Rosberg congratulated fair sportily

In the World Cup final, Rosberg tried to get his opponent out of the way with targeted verbal attacks Bring concept. In addition, he added pole position. Hamilton looked counted. He staggered, but he didn't fall. Right at the start, the title favorite made things clear. Rosberg would not have won the race even without his technical problems.

This winter, the World Cup runner-up intensified his efforts. Throughout the test drives, it looked like Rosberg was always one step ahead of his opponent. The disillusionment followed in Australia and Malaysia. Hamilton won both races. Rosberg congratulated sporty fair,said that Lewis was world champion and that he lost the races in qualifying. The following sentence 'My racing speed was better' went unheard.

Was that wise? Rosberg was actually only talking strongly to Hamilton. But he didn't accept the presents at all. When Rosberg was annoyed about the narrow training gap of 0.042 seconds, the Englishman rubbed his nose: 'If I had managed my last training lap, the usual gap of three tenths would have been restored.' Rosberg the tactic. He complained that Hamilton drove him into the clutches of Ferrari drivers with his slow driving style. When Hamilton said that he drove his own race with consideration for his tires, the person opposite said with astonishment: 'Interesting to hear that Lewis only thinks of himself.' In the paddock the question was asked in astonishment: Who else?

Pinpricks below the belt

In the No gifts are given to the league in which Hamilton and Rosberg move. In an emergency, the team always comes second. Fernando Alonso, Sebastian Vettel and Kimi Räikkönen work the same way. Each in his own way. Alonso always called Hamilton 'Louie' in his McLaren days. Because he knew exactly that his colleague at the time was annoyed about it. May be below the belt, but every now and then it didn't miss its effect. Ayrton Senna, Alain Prost, Nelson Piquet and Nigel Mansell fought each other with completely different methods. And Nico's father Keke wasn't always squeamish either.

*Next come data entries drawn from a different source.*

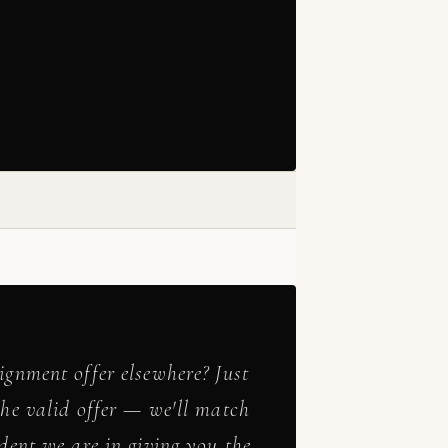
ignment offer elsewhere? Just
the valid offer — we'll match
ident we are in giving you the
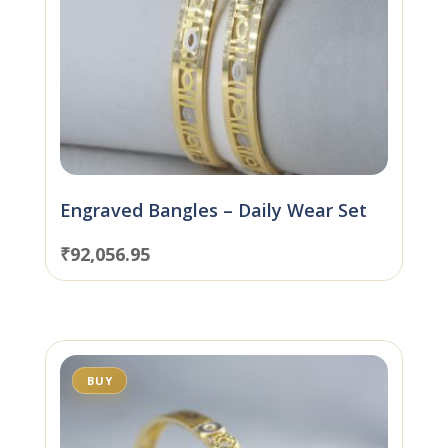
Engraved Bangles – Daily Wear Set
₹
92,056.95
BUY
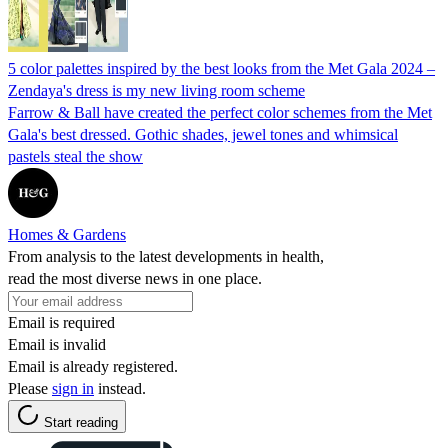
5 color palettes inspired by the best looks from the Met Gala 2024 –
Zendaya's dress is my new living room scheme
Farrow & Ball have created the perfect color schemes from the Met
Gala's best dressed. Gothic shades, jewel tones and whimsical
pastels steal the show
Homes & Gardens
From analysis to the latest developments in health,
read the most diverse news in one place.
Email is required
Email is invalid
Email is already registered.
Please
sign in
instead.
Start reading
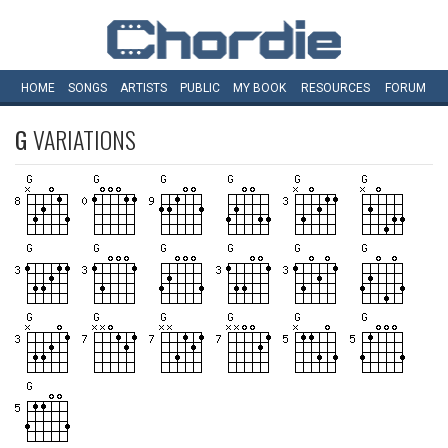
HOME
SONGS
ARTISTS
PUBLIC
MY
BOOK
RESOURCES
FORUM
G
VARIATIONS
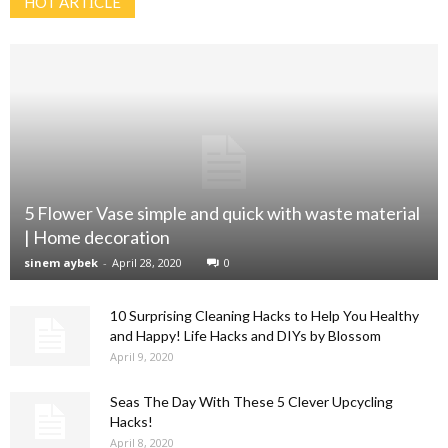
HOT ARTİCLE
5 Flower Vase simple and quick with waste material
| Home decoration
sinem aybek
-
April 28, 2020
0
10 Surprising Cleaning Hacks to Help You Healthy
and Happy! Life Hacks and DIYs by Blossom
April 9, 2020
Seas The Day With These 5 Clever Upcycling
Hacks!
April 8, 2020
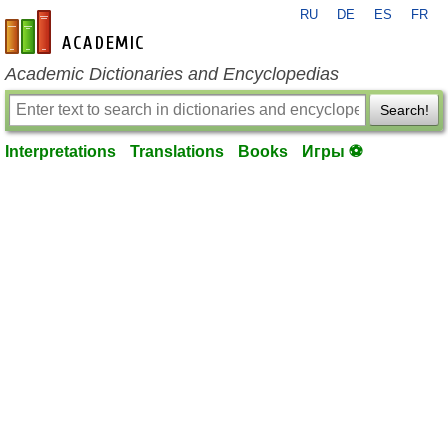
RU
DE
ES
FR
en-academic.com
Academic Dictionaries and Encyclopedias
Search!
Interpretations
Translations
Books
Игры ⚽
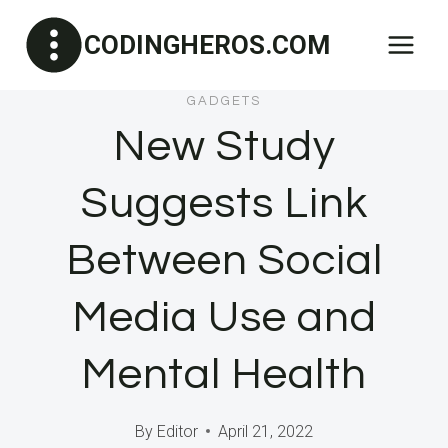
Skip
CODINGHEROS.COM
to
content
GADGETS
New Study
Suggests Link
Between Social
Media Use and
Mental Health
By
Editor
April 21, 2022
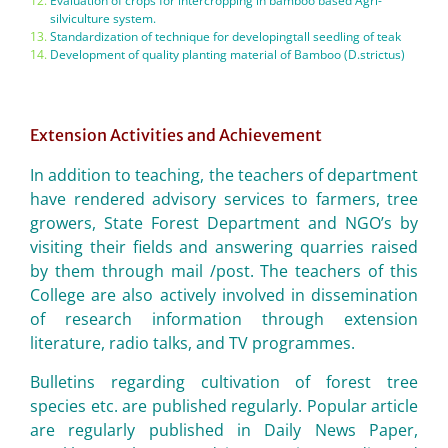
Evaluation of crops for intercropping in bamboo based Agri-
silviculture system.
Standardization of technique for developingtall seedling of teak
Development of quality planting material of Bamboo (D.strictus)
Extension Activities and Achievement
In addition to teaching, the teachers of department
have rendered advisory services to farmers, tree
growers, State Forest Department and NGO’s by
visiting their fields and answering quarries raised
by them through mail /post. The teachers of this
College are also actively involved in dissemination
of research information through extension
literature, radio talks, and TV programmes.
Bulletins regarding cultivation of forest tree
species etc. are published regularly. Popular article
are regularly published in Daily News Paper,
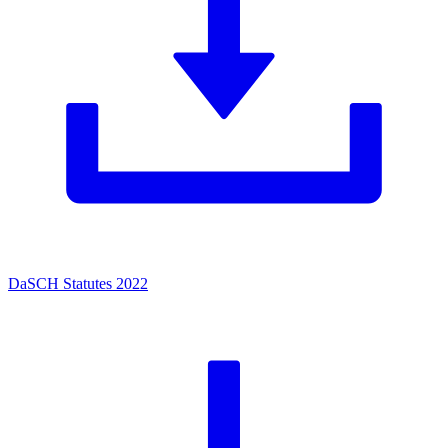
DaSCH Statutes 2022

Niki Lauda spoke from personal experience: 'Racing drivers are self-centered. Lewis is a bitter, but Nico can also be a bastard when it matters.' The scene is not so sure about that. For many, Rosberg is just too nice. And Hamilton sly. The winner of the Chinese GP could easily have resolved Rosberg's suspicion that he had deliberately slowed him down. But he didn't.

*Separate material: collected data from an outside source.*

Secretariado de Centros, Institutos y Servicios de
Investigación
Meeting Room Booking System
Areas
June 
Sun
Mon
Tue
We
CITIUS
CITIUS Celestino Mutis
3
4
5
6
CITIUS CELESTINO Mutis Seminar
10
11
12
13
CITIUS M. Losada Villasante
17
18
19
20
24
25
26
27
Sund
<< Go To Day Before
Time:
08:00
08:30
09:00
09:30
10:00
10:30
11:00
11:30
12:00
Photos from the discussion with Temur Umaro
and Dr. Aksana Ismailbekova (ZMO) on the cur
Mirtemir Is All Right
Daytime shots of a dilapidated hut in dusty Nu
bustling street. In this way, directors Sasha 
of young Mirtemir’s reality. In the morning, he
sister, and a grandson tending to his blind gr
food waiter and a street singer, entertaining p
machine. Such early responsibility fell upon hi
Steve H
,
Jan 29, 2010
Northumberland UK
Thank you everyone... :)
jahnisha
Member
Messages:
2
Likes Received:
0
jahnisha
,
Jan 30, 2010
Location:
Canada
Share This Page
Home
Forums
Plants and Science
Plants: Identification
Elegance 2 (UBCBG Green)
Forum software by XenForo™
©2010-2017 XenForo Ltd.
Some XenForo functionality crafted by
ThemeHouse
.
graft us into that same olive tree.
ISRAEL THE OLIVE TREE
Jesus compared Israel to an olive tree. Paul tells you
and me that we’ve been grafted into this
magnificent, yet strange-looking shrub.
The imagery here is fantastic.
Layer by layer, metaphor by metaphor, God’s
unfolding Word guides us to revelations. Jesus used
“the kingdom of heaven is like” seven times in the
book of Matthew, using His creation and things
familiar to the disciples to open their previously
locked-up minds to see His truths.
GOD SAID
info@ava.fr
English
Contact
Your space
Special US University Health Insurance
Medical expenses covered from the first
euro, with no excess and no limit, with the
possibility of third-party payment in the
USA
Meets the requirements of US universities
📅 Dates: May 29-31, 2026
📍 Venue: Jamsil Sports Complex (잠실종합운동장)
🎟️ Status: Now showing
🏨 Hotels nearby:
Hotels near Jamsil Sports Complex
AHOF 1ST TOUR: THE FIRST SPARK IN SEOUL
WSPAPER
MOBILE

He gave the enemy the impression that maybe it was part of his plan after all. And afterwards he poured another one. 'If Nico was so much faster, why didn't he overtake? It seems that he was happy with his second place.' Hamilton also noted that this killer instinct made the difference between him and Rosberg.

Conversely, Hamilton would probably have tried to crack the man in front with a surprise attack. Without regard to losses. It is true that you can ruin your tires quickly in Shanghai if you drive too close, but then it should have happened from an ambush. Hamilton sometimes strolled around so slowly that Rosberg could have closed the gap quickly. Max Verstappen showed that overtaking in Shanghai is possible with both Sauber. And they weren't that much slower than the ToroRosso driver.